* _WORK TO COMPLETE_: In the entries that follow, the lines from the one with "Sommertriticale Triticosecale –" through the one with "Zusätzliche Informationen (478, 733)" are the ones to write out, exactly and with both ends included. Nothing else should appear.

::::

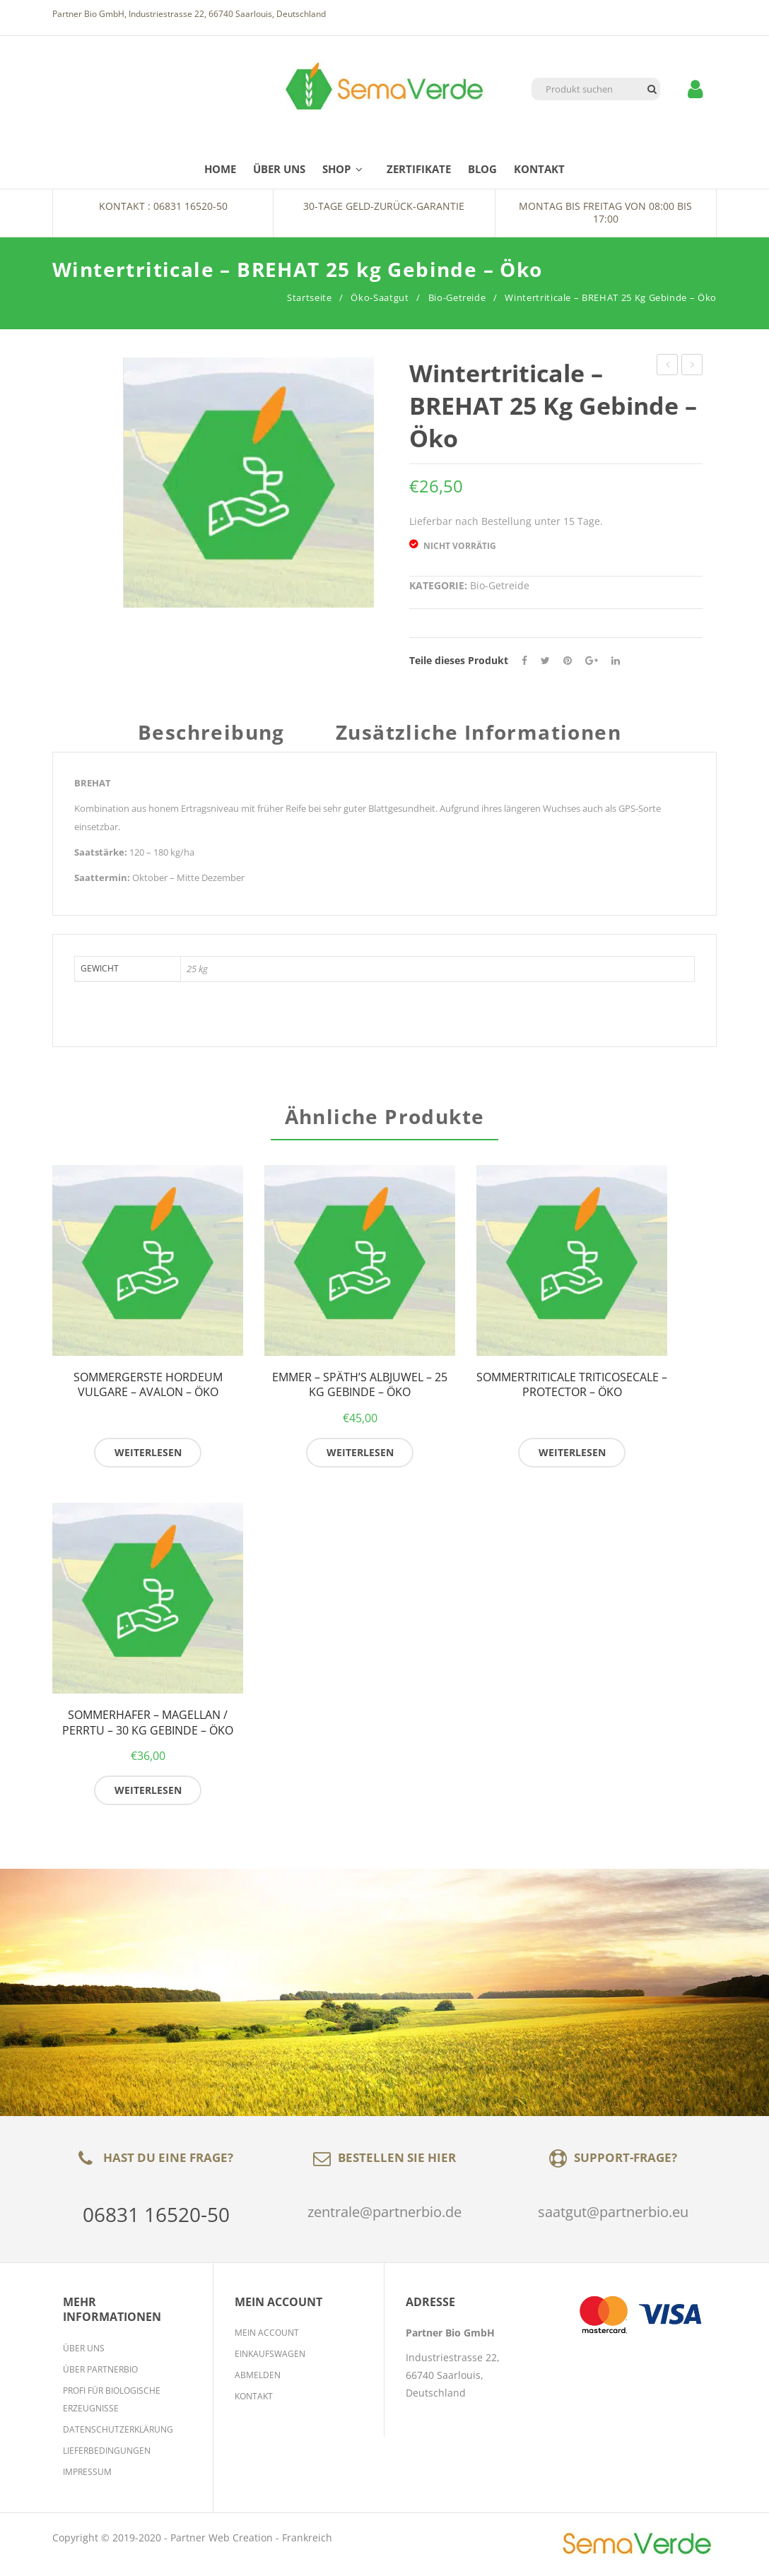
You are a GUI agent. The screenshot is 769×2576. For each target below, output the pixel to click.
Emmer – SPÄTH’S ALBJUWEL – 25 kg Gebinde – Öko (359, 1389)
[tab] (216, 739)
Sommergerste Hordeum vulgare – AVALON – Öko (148, 1389)
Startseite (309, 297)
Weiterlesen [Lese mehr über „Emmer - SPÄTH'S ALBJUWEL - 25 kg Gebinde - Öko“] (360, 1456)
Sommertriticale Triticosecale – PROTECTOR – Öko (571, 1389)
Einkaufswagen (270, 2358)
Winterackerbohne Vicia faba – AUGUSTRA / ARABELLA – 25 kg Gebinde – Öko (667, 366)
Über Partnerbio (100, 2374)
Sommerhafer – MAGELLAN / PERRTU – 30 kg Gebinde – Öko (147, 1727)
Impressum (87, 2476)
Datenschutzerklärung (118, 2434)
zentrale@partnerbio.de (384, 2216)
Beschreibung (211, 733)
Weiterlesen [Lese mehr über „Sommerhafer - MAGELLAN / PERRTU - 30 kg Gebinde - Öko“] (148, 1794)
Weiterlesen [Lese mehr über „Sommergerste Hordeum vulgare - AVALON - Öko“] (148, 1456)
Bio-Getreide (457, 297)
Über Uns (84, 2352)
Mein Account (267, 2337)
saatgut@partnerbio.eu (613, 2216)
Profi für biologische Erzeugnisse (111, 2403)
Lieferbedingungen (107, 2455)
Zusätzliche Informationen (478, 733)
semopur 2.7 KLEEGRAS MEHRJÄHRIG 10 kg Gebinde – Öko (692, 366)
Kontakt (254, 2400)
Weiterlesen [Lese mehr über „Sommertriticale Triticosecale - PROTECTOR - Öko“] (572, 1456)
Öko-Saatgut (380, 297)
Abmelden (258, 2379)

::::

* _EXERCISE SOLUTION_:
Sommertriticale Triticosecale – PROTECTOR – Öko (571, 1389)
Einkaufswagen (270, 2358)
Winterackerbohne Vicia faba – AUGUSTRA / ARABELLA – 25 kg Gebinde – Öko (667, 366)
Über Partnerbio (100, 2374)
Sommerhafer – MAGELLAN / PERRTU – 30 kg Gebinde – Öko (147, 1727)
Impressum (87, 2476)
Datenschutzerklärung (118, 2434)
zentrale@partnerbio.de (384, 2216)
Beschreibung (211, 733)
Weiterlesen [Lese mehr über „Sommerhafer - MAGELLAN / PERRTU - 30 kg Gebinde - Öko“] (148, 1794)
Weiterlesen [Lese mehr über „Sommergerste Hordeum vulgare - AVALON - Öko“] (148, 1456)
Bio-Getreide (457, 297)
Über Uns (84, 2352)
Mein Account (267, 2337)
saatgut@partnerbio.eu (613, 2216)
Profi für biologische Erzeugnisse (111, 2403)
Lieferbedingungen (107, 2455)
Zusätzliche Informationen (478, 733)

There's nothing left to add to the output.